S’agit-il plutôt d’une jeune fille riche qui, pendant son cours de danse à domicile, réfléchit à un plan de table, à une liste de courses, à moins qu’elle ne jette quelques vers sur le papier ?
Ou encore, avons-nous sous les yeux une poule de luxe qui reçoit en tutu et rédige une convocation pour un de ses admirateurs ?
L’écritoire
Voyons si l’écritoire de porcelaine peut nous fournir quelques lumières.
Elle est décorée d’un blason couronné, entouré semble-t-il par deux anges. Ce qui milite soit en faveur de la petite fille noble, soit en faveur de la poule de luxe.
L’encrier est ouvert, le couvercle est posé à l’envers sur le guéridon, pour ne pas le tâcher. Derrière, un tiroir fermé entouré de jaune.
La flamme jaune et rouge qu’on voit à gauche, à la limite du tableau est un des pieds de l’écritoire. On retrouve ce motif en haut à droite, sur ce qui semble être une tasse à thé assortie, posée sur l’écritoire avec sa soucoupe. A côté est posée une autre soucoupe vide.
On peut donc supposer que quelqu’un, peut-être une amie de bon conseil, est en train de prendre le thé avec la jeune fille. Celle-ci a posé sa tasse sur l’écritoire pour se faire de la place pour écrire.
L’alliance
La jeune fille porte un simple anneau doré à l’annulaire de la main qui tient la plume.
Une fille qui semble si jeune peut-elle être mariée ? Et gauchère, puisque l’anneau de mariage se porte à la main gauche ? Pourtant c’est bien sa main droite qui écrit : à moins que PCB ait voulu dessiner, non pas directement la jeune fille, mais son reflet dans un miroir ? Tout cela semble bien compliqué…
D’autant que d’autres pastels de PCB montrent des danseuses très jeunes avec le même anneau d’or à la main droite. A l’époque, la signification de ce détail était claire : ce ne peut être qu’un anneau de fiançailles. Et le thème de la petite fiancée émouvait tout en émoustillant.
Le mot et son sens
Portons maintenant notre attention sur cette fameuse lettre.
Vu de loin, il semblerait logique que la feuille soit orientée face à la danseuse, parallèlement à l’écritoire. Mais dans ce cas pourquoi la plume se trouve-t-elle en milieu de page, sans rien de lisible au-dessus ? De plus, la main qui tient la plume fait obstacle à l’écriture. Et le bas de page, maintenu par l’autre main, est recouvert par le tutu : manière très sûre de le tâcher !
Vu de près, on se rend compte que la feuille est en fait orientée perpendiculairement à l’écritoire. Ainsi, la main ne fait plus obstacle et la plume se trouve dans le coin en haut à gauche de la page : la jeune fille n’ a pas encore commencé à écrire. Quant au tutu, qui se retrouve sur le bord gauche de la feuille, il risque moins d’être tâché.
Une position impossible
Le plateau du guéridon doit être assez profond pour contenir, du fond vers l’avant, l’écritoire, l’avant-bras de la jeune fille et le haut de la feuille : on peut donc en déduire qu’il est de forme circulaire.

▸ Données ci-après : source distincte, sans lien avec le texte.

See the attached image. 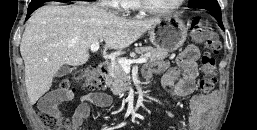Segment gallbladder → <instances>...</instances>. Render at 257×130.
<instances>
[{"mask_svg":"<svg viewBox=\"0 0 257 130\" xmlns=\"http://www.w3.org/2000/svg\"><path fill=\"white\" fill-rule=\"evenodd\" d=\"M71 72H72V69L64 65L59 68V70L56 73V77H63L70 74Z\"/></svg>","mask_w":257,"mask_h":130,"instance_id":"bac80fb5","label":"gallbladder"}]
</instances>
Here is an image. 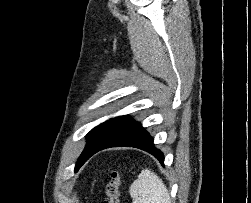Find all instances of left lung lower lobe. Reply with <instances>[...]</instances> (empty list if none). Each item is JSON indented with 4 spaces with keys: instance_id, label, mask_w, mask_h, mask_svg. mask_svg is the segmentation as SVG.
<instances>
[{
    "instance_id": "obj_1",
    "label": "left lung lower lobe",
    "mask_w": 251,
    "mask_h": 203,
    "mask_svg": "<svg viewBox=\"0 0 251 203\" xmlns=\"http://www.w3.org/2000/svg\"><path fill=\"white\" fill-rule=\"evenodd\" d=\"M110 147H134V148L144 150L152 154L155 158H157V160L164 166L163 153L159 149L155 148L153 144V138L138 122H133L122 132H120L115 137L110 139L107 143L95 149L85 159V161H87L92 155H94L98 151L106 149V148H110ZM77 170L78 169H76L75 172Z\"/></svg>"
}]
</instances>
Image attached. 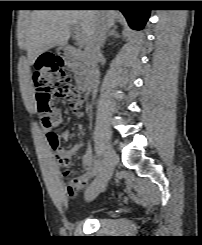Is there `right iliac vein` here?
Masks as SVG:
<instances>
[{"mask_svg": "<svg viewBox=\"0 0 202 245\" xmlns=\"http://www.w3.org/2000/svg\"><path fill=\"white\" fill-rule=\"evenodd\" d=\"M116 160L117 157L113 149L109 145H107L104 163L100 169L98 176L86 190V199H93L103 191L107 182L112 176Z\"/></svg>", "mask_w": 202, "mask_h": 245, "instance_id": "63e3f726", "label": "right iliac vein"}]
</instances>
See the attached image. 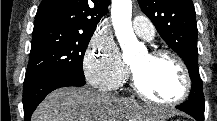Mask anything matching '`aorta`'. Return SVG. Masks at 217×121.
Returning a JSON list of instances; mask_svg holds the SVG:
<instances>
[{
    "mask_svg": "<svg viewBox=\"0 0 217 121\" xmlns=\"http://www.w3.org/2000/svg\"><path fill=\"white\" fill-rule=\"evenodd\" d=\"M132 0H113L111 18L125 61L132 59L141 48L132 28Z\"/></svg>",
    "mask_w": 217,
    "mask_h": 121,
    "instance_id": "762f6f07",
    "label": "aorta"
}]
</instances>
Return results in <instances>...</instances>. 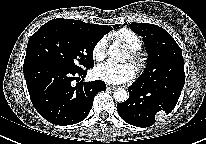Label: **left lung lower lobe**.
<instances>
[{
    "mask_svg": "<svg viewBox=\"0 0 206 144\" xmlns=\"http://www.w3.org/2000/svg\"><path fill=\"white\" fill-rule=\"evenodd\" d=\"M184 83V75L152 86H143L134 82L128 87L130 95L128 100L117 105L118 113L130 125L152 126L157 115L168 114L174 109Z\"/></svg>",
    "mask_w": 206,
    "mask_h": 144,
    "instance_id": "0a47b994",
    "label": "left lung lower lobe"
}]
</instances>
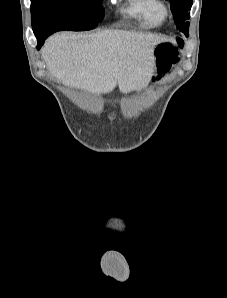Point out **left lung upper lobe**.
<instances>
[{
  "mask_svg": "<svg viewBox=\"0 0 227 298\" xmlns=\"http://www.w3.org/2000/svg\"><path fill=\"white\" fill-rule=\"evenodd\" d=\"M171 3V10L174 15L177 29L188 36L189 22L186 20L190 18V9L192 0H168Z\"/></svg>",
  "mask_w": 227,
  "mask_h": 298,
  "instance_id": "1",
  "label": "left lung upper lobe"
}]
</instances>
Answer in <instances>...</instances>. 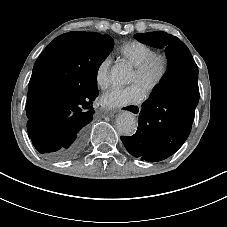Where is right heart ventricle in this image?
Here are the masks:
<instances>
[{
  "label": "right heart ventricle",
  "mask_w": 227,
  "mask_h": 227,
  "mask_svg": "<svg viewBox=\"0 0 227 227\" xmlns=\"http://www.w3.org/2000/svg\"><path fill=\"white\" fill-rule=\"evenodd\" d=\"M119 52L132 67L136 68L154 51L147 43L139 40H130L119 47Z\"/></svg>",
  "instance_id": "right-heart-ventricle-1"
}]
</instances>
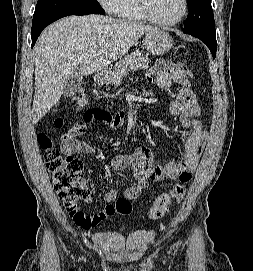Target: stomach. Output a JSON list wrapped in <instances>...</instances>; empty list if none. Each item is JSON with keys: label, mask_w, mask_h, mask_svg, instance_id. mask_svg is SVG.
<instances>
[{"label": "stomach", "mask_w": 253, "mask_h": 271, "mask_svg": "<svg viewBox=\"0 0 253 271\" xmlns=\"http://www.w3.org/2000/svg\"><path fill=\"white\" fill-rule=\"evenodd\" d=\"M173 44V38L169 33L159 29L147 32L144 38L145 49L153 55H164L173 47ZM98 81L110 83L112 82V75L109 73L101 74Z\"/></svg>", "instance_id": "1"}]
</instances>
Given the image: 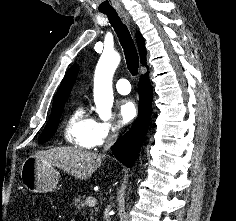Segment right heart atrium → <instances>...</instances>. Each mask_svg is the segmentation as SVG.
<instances>
[{"label":"right heart atrium","mask_w":236,"mask_h":221,"mask_svg":"<svg viewBox=\"0 0 236 221\" xmlns=\"http://www.w3.org/2000/svg\"><path fill=\"white\" fill-rule=\"evenodd\" d=\"M120 124L112 120H95L92 130V147H100L108 141L115 139L120 132Z\"/></svg>","instance_id":"1"}]
</instances>
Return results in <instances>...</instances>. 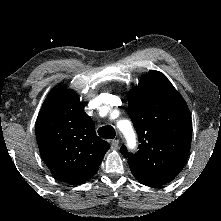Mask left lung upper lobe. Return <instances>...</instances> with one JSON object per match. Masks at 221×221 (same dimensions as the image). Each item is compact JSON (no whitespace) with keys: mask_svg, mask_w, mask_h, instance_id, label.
I'll return each instance as SVG.
<instances>
[{"mask_svg":"<svg viewBox=\"0 0 221 221\" xmlns=\"http://www.w3.org/2000/svg\"><path fill=\"white\" fill-rule=\"evenodd\" d=\"M128 114L136 128L139 150L123 145L132 174L150 187L172 181L182 170L191 146L189 109L171 82L155 70L143 75L128 93Z\"/></svg>","mask_w":221,"mask_h":221,"instance_id":"left-lung-upper-lobe-1","label":"left lung upper lobe"}]
</instances>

Une première difficulté apparaît : même si le guéridon est plaqué contre le mur, la danseuse risque de pousser du coude l’écritoire et de la faire tomber. Risque qui devient une certitude lorsque nous remarquons un détail forcement voulu par l’artiste : un coin de la feuille est pris sous le parement de laiton. Puisque la feuille ne peut avancer, la main est forcée de reculer : PCB a placé son innocente jeune fille dans une machine à casser la porcelaine !

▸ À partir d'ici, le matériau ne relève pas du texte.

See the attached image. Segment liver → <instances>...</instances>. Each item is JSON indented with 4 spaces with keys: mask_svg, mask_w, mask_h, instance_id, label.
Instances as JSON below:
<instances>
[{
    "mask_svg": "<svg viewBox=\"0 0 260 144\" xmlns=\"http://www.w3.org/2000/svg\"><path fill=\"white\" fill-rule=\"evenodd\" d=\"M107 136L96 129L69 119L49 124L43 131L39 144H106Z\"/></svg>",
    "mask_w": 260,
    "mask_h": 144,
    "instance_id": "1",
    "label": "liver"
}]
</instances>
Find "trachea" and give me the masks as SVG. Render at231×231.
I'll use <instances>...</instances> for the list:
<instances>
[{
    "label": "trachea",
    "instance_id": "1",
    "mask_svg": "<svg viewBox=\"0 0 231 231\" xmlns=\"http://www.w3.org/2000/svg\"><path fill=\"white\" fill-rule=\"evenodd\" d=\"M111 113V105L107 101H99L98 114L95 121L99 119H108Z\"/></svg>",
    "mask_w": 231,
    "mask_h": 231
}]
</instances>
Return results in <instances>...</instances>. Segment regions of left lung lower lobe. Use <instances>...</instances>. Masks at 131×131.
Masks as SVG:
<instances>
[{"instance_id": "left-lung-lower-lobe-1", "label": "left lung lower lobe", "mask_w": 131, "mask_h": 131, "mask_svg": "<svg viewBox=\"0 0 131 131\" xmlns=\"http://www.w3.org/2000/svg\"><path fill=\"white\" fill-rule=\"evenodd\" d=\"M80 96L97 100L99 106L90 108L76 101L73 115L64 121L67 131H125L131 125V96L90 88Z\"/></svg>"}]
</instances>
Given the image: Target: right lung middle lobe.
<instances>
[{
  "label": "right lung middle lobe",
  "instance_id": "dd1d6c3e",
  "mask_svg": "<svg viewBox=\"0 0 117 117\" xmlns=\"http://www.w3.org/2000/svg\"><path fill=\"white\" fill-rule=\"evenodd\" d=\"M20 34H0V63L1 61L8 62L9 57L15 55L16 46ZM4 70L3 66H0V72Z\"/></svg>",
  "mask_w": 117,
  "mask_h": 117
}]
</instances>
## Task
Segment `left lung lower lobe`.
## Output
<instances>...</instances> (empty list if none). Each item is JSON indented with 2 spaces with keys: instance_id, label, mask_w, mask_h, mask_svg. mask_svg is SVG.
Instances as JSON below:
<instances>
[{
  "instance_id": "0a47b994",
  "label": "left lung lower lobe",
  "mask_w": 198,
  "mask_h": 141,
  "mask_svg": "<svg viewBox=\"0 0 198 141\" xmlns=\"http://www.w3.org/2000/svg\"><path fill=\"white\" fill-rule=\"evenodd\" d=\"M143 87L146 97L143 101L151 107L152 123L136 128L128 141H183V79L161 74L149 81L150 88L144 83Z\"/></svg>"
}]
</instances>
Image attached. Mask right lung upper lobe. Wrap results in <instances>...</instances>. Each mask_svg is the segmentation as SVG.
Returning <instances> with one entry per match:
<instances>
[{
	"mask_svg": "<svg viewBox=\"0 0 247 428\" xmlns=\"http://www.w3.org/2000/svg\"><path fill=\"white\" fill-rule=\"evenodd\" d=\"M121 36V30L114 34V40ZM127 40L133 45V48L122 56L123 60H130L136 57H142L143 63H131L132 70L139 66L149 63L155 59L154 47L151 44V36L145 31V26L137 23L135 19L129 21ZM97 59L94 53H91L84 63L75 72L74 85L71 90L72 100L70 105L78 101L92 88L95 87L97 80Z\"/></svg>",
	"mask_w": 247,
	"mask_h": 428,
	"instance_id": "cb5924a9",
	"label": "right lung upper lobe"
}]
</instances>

Seconde difficulté, encore plus sérieuse : dans cette position, il est en fait impossible d’écrire, puisque la main ne peut pas aller du papier à l’encrier.

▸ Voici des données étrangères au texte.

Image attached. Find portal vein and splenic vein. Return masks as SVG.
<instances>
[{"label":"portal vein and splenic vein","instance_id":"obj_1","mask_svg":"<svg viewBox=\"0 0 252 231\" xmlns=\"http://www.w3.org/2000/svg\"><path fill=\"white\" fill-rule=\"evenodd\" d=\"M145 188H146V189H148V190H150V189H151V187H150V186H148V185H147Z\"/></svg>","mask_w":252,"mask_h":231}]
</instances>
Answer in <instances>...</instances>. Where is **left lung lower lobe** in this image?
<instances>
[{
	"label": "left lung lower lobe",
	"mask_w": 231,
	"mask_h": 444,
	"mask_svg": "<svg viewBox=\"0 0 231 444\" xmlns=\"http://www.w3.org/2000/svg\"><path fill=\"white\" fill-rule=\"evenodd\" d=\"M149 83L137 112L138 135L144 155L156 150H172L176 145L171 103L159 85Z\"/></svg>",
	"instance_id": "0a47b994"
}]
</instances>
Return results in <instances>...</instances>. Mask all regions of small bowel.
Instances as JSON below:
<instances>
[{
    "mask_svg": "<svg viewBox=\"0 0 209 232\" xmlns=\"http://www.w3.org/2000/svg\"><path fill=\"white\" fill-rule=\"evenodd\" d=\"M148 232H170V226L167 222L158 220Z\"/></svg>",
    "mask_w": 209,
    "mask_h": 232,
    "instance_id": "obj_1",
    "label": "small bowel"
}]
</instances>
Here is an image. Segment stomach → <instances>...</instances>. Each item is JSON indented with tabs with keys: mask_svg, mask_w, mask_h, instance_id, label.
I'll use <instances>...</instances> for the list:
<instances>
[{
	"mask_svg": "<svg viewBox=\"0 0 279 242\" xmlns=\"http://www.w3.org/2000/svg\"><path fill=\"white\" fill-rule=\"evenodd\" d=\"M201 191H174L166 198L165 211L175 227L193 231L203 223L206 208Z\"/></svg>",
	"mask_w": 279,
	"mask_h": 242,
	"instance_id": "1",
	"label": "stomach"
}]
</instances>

Une danseuse qui n’écrit pas
Soit PCB a conçu une composition boiteuse, chose parfaitement possible chez cet artiste prolifique ; soit il voulu mettre en scène délibérément une danseuse qui n’écrit pas.
Deux détails semblent le confirmer : la feuille coincée sous le bord, qui attire l’attention sur la position impossible de l’avant-bras, coincé entre la lettre et l’encrier (mais pas de risque de le casser l’encrier si la fille ne bouge pas le bras) ; et le tutu coincé sur le papier ( pas de risque de le tâcher si la plume ne contient pas d’encre).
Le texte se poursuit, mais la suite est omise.